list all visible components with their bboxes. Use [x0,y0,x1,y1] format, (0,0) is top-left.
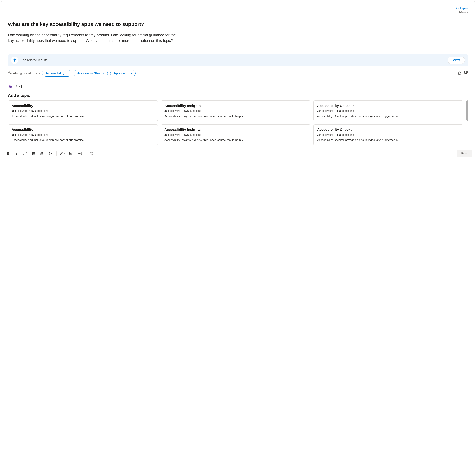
chip-accessible-shuttle[interactable]: Accessible Shuttle [74,70,108,76]
gif-button[interactable]: GIF [75,150,83,157]
card-description: Accessibility Insights is a new, free, o… [164,138,307,142]
card-title: Accessibility Insights [164,128,307,132]
card-title: Accessibility Insights [164,104,307,108]
related-results-bar: Top related results View [8,54,468,66]
link-button[interactable] [21,150,29,157]
question-title[interactable]: What are the key accessibility apps we n… [8,21,160,27]
question-body[interactable]: I am working on the accessibility requir… [8,32,179,43]
svg-text:GIF: GIF [78,153,81,154]
card-meta: 354 followers • 525 questions [164,133,307,136]
topic-input-row[interactable]: Acc [8,80,468,93]
bullet-list-button[interactable] [30,150,37,157]
topic-input[interactable]: Acc [15,84,21,88]
topic-card[interactable]: Accessibility354 followers • 525 questio… [8,124,158,145]
card-meta: 354 followers • 525 questions [164,109,307,113]
svg-point-4 [32,153,32,154]
topic-card[interactable]: Accessibility354 followers • 525 questio… [8,100,158,121]
image-button[interactable] [67,150,75,157]
card-meta: 354 followers • 525 questions [12,109,154,113]
compose-content: Collapse 56/150 What are the key accessi… [1,1,475,147]
code-button[interactable] [46,150,54,157]
add-people-button[interactable] [88,150,95,157]
thumbs-down-button[interactable] [464,71,468,76]
format-toolbar: B I 123 GIF Post [1,148,475,159]
plus-icon: + [66,71,68,75]
card-description: Accessibility Insights is a new, free, o… [164,114,307,118]
bold-button[interactable]: B [4,150,12,157]
card-description: Accessibility Checker provides alerts, n… [317,138,460,142]
numbered-list-button[interactable]: 123 [38,150,46,157]
card-description: Accessibility and inclusive design are p… [12,138,154,142]
card-meta: 354 followers • 525 questions [317,109,460,113]
svg-point-6 [32,154,32,154]
attach-button[interactable] [59,150,66,157]
svg-rect-14 [70,152,73,155]
card-description: Accessibility and inclusive design are p… [12,114,154,118]
chip-applications[interactable]: Applications [110,70,136,76]
topic-icon [8,84,12,89]
svg-point-18 [90,152,91,153]
topic-card[interactable]: Accessibility Checker354 followers • 525… [313,124,463,145]
scrollbar[interactable] [466,100,468,147]
svg-point-2 [32,152,32,153]
toolbar-separator [56,151,57,156]
topic-cards-grid: Accessibility354 followers • 525 questio… [8,100,466,147]
card-title: Accessibility [12,104,154,108]
thumbs-up-button[interactable] [457,71,461,76]
add-topic-heading: Add a topic [8,93,468,98]
card-meta: 354 followers • 525 questions [12,133,154,136]
topic-card[interactable]: Accessibility Checker354 followers • 525… [313,100,463,121]
header-row: Collapse 56/150 [8,7,468,15]
card-title: Accessibility Checker [317,104,460,108]
card-description: Accessibility Checker provides alerts, n… [317,114,460,118]
collapse-link[interactable]: Collapse [456,7,468,10]
card-title: Accessibility Checker [317,128,460,132]
view-button[interactable]: View [447,57,465,64]
char-counter: 56/150 [456,10,468,14]
sparkle-icon [8,71,12,76]
lightbulb-icon [11,57,18,64]
svg-point-19 [92,152,92,153]
card-title: Accessibility [12,128,154,132]
post-button[interactable]: Post [457,150,472,157]
svg-text:3: 3 [40,154,41,155]
ai-suggested-row: AI-suggested topics Accessibility+ Acces… [8,70,468,80]
ai-suggested-label: AI-suggested topics [13,71,40,75]
chevron-down-icon [63,152,65,154]
topic-card[interactable]: Accessibility Insights354 followers • 52… [161,124,311,145]
related-label: Top related results [21,58,47,62]
svg-point-1 [9,86,12,88]
italic-button[interactable]: I [13,150,21,157]
compose-window: Collapse 56/150 What are the key accessi… [1,1,475,159]
card-meta: 354 followers • 525 questions [317,133,460,136]
scrollbar-thumb[interactable] [466,100,468,121]
topic-card[interactable]: Accessibility Insights354 followers • 52… [161,100,311,121]
chip-accessibility[interactable]: Accessibility+ [42,70,71,76]
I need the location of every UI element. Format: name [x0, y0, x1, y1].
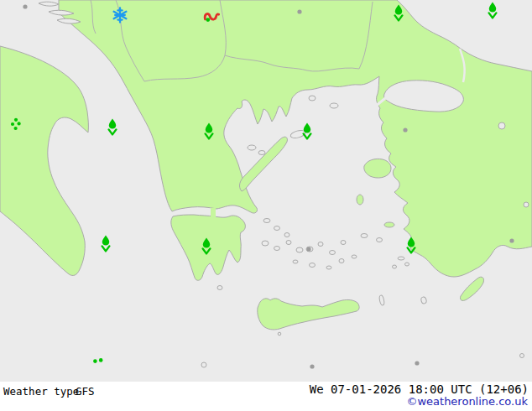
greece-aegean-weather-map	[0, 0, 532, 382]
city-dot	[415, 361, 419, 365]
corinth-isthmus	[211, 208, 216, 217]
lake-or-islet-outline	[524, 202, 529, 207]
lake-or-islet-outline	[278, 332, 281, 336]
product-label: Weather type	[3, 385, 79, 398]
lake-or-islet-outline	[498, 122, 505, 129]
city-dot	[297, 9, 301, 13]
city-dot	[306, 247, 310, 251]
city-dot	[403, 127, 407, 132]
city-dot	[23, 4, 27, 8]
samos-island	[384, 222, 394, 227]
map-canvas	[0, 0, 532, 382]
lake-or-islet-outline	[520, 354, 524, 358]
model-label: GFS	[76, 385, 95, 398]
lake-or-islet-outline	[201, 362, 206, 367]
lesbos-island	[364, 159, 391, 178]
city-dot	[509, 238, 514, 242]
weather-map-screenshot: Weather type GFS We 07-01-2026 18:00 UTC…	[0, 0, 532, 411]
chios-island	[357, 195, 363, 205]
city-dot	[310, 364, 314, 368]
caption-bar: Weather type GFS We 07-01-2026 18:00 UTC…	[0, 382, 532, 411]
copyright-link[interactable]: ©weatheronline.co.uk	[406, 395, 528, 408]
valid-datetime: We 07-01-2026 18:00 UTC (12+06)	[310, 382, 529, 396]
--
● **Try it**
From the first line to the last, retype the data exactly, without images.

● **Task output**
list all visible components with their bboxes. Use [x0,y0,x1,y1] format, (0,0) is top-left.
chip-accessible-shuttle[interactable]: Accessible Shuttle [74,70,108,76]
gif-button[interactable]: GIF [75,150,83,157]
card-description: Accessibility Insights is a new, free, o… [164,138,307,142]
card-title: Accessibility Insights [164,128,307,132]
card-title: Accessibility Insights [164,104,307,108]
related-results-bar: Top related results View [8,54,468,66]
link-button[interactable] [21,150,29,157]
question-title[interactable]: What are the key accessibility apps we n… [8,21,160,27]
question-body[interactable]: I am working on the accessibility requir… [8,32,179,43]
svg-text:GIF: GIF [78,153,81,154]
card-meta: 354 followers • 525 questions [164,133,307,136]
topic-input-row[interactable]: Acc [8,80,468,93]
bullet-list-button[interactable] [30,150,37,157]
topic-input[interactable]: Acc [15,84,21,88]
topic-card[interactable]: Accessibility354 followers • 525 questio… [8,124,158,145]
card-meta: 354 followers • 525 questions [164,109,307,113]
svg-point-4 [32,153,32,154]
topic-card[interactable]: Accessibility354 followers • 525 questio… [8,100,158,121]
image-button[interactable] [67,150,75,157]
card-meta: 354 followers • 525 questions [12,109,154,113]
compose-content: Collapse 56/150 What are the key accessi… [1,1,475,147]
code-button[interactable] [46,150,54,157]
add-people-button[interactable] [88,150,95,157]
thumbs-down-button[interactable] [464,71,468,76]
format-toolbar: B I 123 GIF Post [1,148,475,159]
plus-icon: + [66,71,68,75]
card-description: Accessibility Insights is a new, free, o… [164,114,307,118]
bold-button[interactable]: B [4,150,12,157]
card-description: Accessibility Checker provides alerts, n… [317,138,460,142]
numbered-list-button[interactable]: 123 [38,150,46,157]
card-description: Accessibility and inclusive design are p… [12,138,154,142]
card-meta: 354 followers • 525 questions [317,109,460,113]
svg-point-6 [32,154,32,154]
attach-button[interactable] [59,150,66,157]
svg-rect-14 [70,152,73,155]
card-description: Accessibility and inclusive design are p… [12,114,154,118]
chip-applications[interactable]: Applications [110,70,136,76]
topic-icon [8,84,12,89]
svg-point-18 [90,152,91,153]
topic-card[interactable]: Accessibility Checker354 followers • 525… [313,124,463,145]
scrollbar[interactable] [466,100,468,147]
svg-point-2 [32,152,32,153]
toolbar-separator [56,151,57,156]
topic-cards-grid: Accessibility354 followers • 525 questio… [8,100,466,147]
card-title: Accessibility [12,104,154,108]
thumbs-up-button[interactable] [457,71,461,76]
add-topic-heading: Add a topic [8,93,468,98]
card-meta: 354 followers • 525 questions [12,133,154,136]
topic-card[interactable]: Accessibility Checker354 followers • 525… [313,100,463,121]
header-row: Collapse 56/150 [8,7,468,15]
card-title: Accessibility Checker [317,104,460,108]
card-description: Accessibility Checker provides alerts, n… [317,114,460,118]
collapse-link[interactable]: Collapse [456,7,468,10]
card-title: Accessibility Checker [317,128,460,132]
view-button[interactable]: View [447,57,465,64]
char-counter: 56/150 [456,10,468,14]
sparkle-icon [8,71,12,76]
lightbulb-icon [11,57,18,64]
svg-point-19 [92,152,92,153]
card-title: Accessibility [12,128,154,132]
post-button[interactable]: Post [457,150,472,157]
svg-text:3: 3 [40,154,41,155]
ai-suggested-row: AI-suggested topics Accessibility+ Acces… [8,70,468,80]
ai-suggested-label: AI-suggested topics [13,71,40,75]
chevron-down-icon [63,152,65,154]
topic-card[interactable]: Accessibility Insights354 followers • 52… [161,124,311,145]
related-label: Top related results [21,58,47,62]
svg-point-1 [9,86,12,88]
italic-button[interactable]: I [13,150,21,157]
compose-window: Collapse 56/150 What are the key accessi… [1,1,475,159]
card-meta: 354 followers • 525 questions [317,133,460,136]
scrollbar-thumb[interactable] [466,100,468,121]
topic-card[interactable]: Accessibility Insights354 followers • 52… [161,100,311,121]
chip-accessibility[interactable]: Accessibility+ [42,70,71,76]
I need the location of every UI element. Format: name [x0, y0, x1, y1].
greece-aegean-weather-map	[0, 0, 532, 382]
city-dot	[415, 361, 419, 365]
corinth-isthmus	[211, 208, 216, 217]
lake-or-islet-outline	[524, 202, 529, 207]
lake-or-islet-outline	[278, 332, 281, 336]
product-label: Weather type	[3, 385, 79, 398]
lake-or-islet-outline	[498, 122, 505, 129]
city-dot	[297, 9, 301, 13]
city-dot	[306, 247, 310, 251]
city-dot	[403, 127, 407, 132]
city-dot	[23, 4, 27, 8]
samos-island	[384, 222, 394, 227]
map-canvas	[0, 0, 532, 382]
lake-or-islet-outline	[520, 354, 524, 358]
model-label: GFS	[76, 385, 95, 398]
lake-or-islet-outline	[201, 362, 206, 367]
lesbos-island	[364, 159, 391, 178]
city-dot	[509, 238, 514, 242]
weather-map-screenshot: Weather type GFS We 07-01-2026 18:00 UTC…	[0, 0, 532, 411]
chios-island	[357, 195, 363, 205]
city-dot	[310, 364, 314, 368]
caption-bar: Weather type GFS We 07-01-2026 18:00 UTC…	[0, 382, 532, 411]
copyright-link[interactable]: ©weatheronline.co.uk	[406, 395, 528, 408]
valid-datetime: We 07-01-2026 18:00 UTC (12+06)	[310, 382, 529, 396]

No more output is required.